# 100 Favorites: # 1



## JACE (Jul 18, 2014)

*J.S. Bach: The Goldberg Variations
Murray Perahia (Sony)*










Perahia's Goldbergs seem to flow as clearly and effortlessly as water. To my ears, Gould '55 sounds mechanical in comparison. Schiff (Decca) is at the other end of the spectrum. Beside Perahia's crystalline clarity, Schiff seems amorphous. If I want to hear the Goldbergs on harpsichord, I can turn to Igor Kipnis or Rosalyn Tureck. But I love the sound of a piano more than any other instrument. So, for me, Perahia strikes the perfect balance, standing head-and-shoulders above the rest.


----------



## brotagonist (Jul 11, 2013)

I am not a pianist, otherwise I might understand why the Goldbergs always come up as a measure of greatness. They were the very first Bach works I ever came to know and love.

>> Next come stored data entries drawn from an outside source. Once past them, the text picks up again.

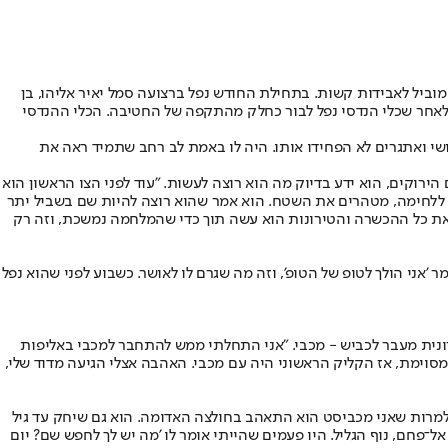
ביל לאבידות קשות. בתחילת החודש נפל ברצועה סמל יאיר אליהו, בן
, לאחר שכלי הנדסי נפל לבור כחלק מהתקפה של החטיבה. הכלי ההנדסי
עידו (18) ומיכל (12). "הוא היה ילד עם חיוך תמידי על הפנים, וקושי ואתגרים לא הפחידו אותו. היה לו באמת לב רחב שתמיד ראה את
רוקים, הוא ידע בדיוק מה הוא רוצה לעשות. "עוד לפני הצו הראשון הוא
ם ללחימה, מטהרים את השטח. הוא אמר שהוא רוצה להיות שם בשביל יתר
. את כל ההכשרה והטירונות הוא עשה תוך כדי שהמלחמה נמשכת, וזה רק
 'אני הולך לטופ של הטופ', וזה מה שגרם לו לאושר. כשבוע לפני שהוא נפל
ונית מעבר לכביש - מכבי. "אני התחלתי ממש להתחבר למכבי באליפות
יזושהי קבוצה מסוימת, אז הקליק הראשוני היה עם מכבי. האהבה אצלי הגיעה מדוד שלי,
ורית, פתחה אקדמיה לילדים במסגרת רשמית, ויאיר והחברים שלו, שהיו בני 9, החלו להתאמן שם ולמרות שאני מכביסט הוא התאהב בחולצה האדומה. הוא גם שיחק עד גיל
־פחם, נוף הגליל. היו פעמים שהייתי אומר לו 'מה יש לך לחפש שם? יום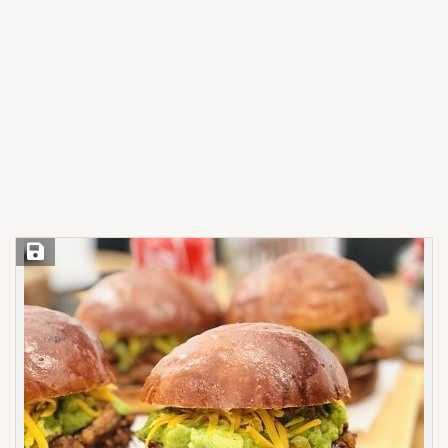
Save Recipe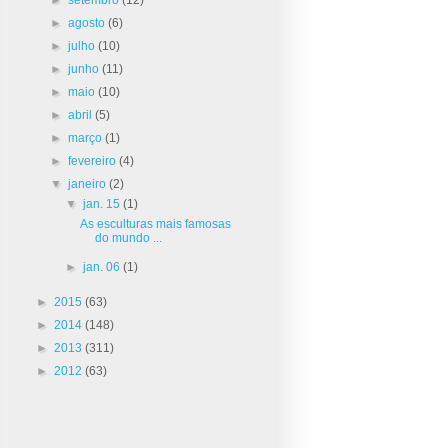
►
agosto
(6)
►
julho
(10)
►
junho
(11)
►
maio
(10)
►
abril
(5)
►
março
(1)
►
fevereiro
(4)
▼
janeiro
(2)
▼
jan. 15
(1)
As esculturas mais famosas
do mundo ...
►
jan. 06
(1)
►
2015
(63)
►
2014
(148)
►
2013
(311)
►
2012
(63)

I'm looking forward to seeing your full list


----------



## DiesIraeCX (Jul 21, 2014)

Great to read, JACE! Thanks for the post, they have this at my local Half-Price books for dirt cheap, I'll pick it up next time if it's still there. I'm not sure why I passed up on it in the first place!


----------



## JACE (Jul 18, 2014)

Thanks for the comments, gents!

DI, if you're able to get the Perahia CD, I hope you enjoy it as much as I have.


----------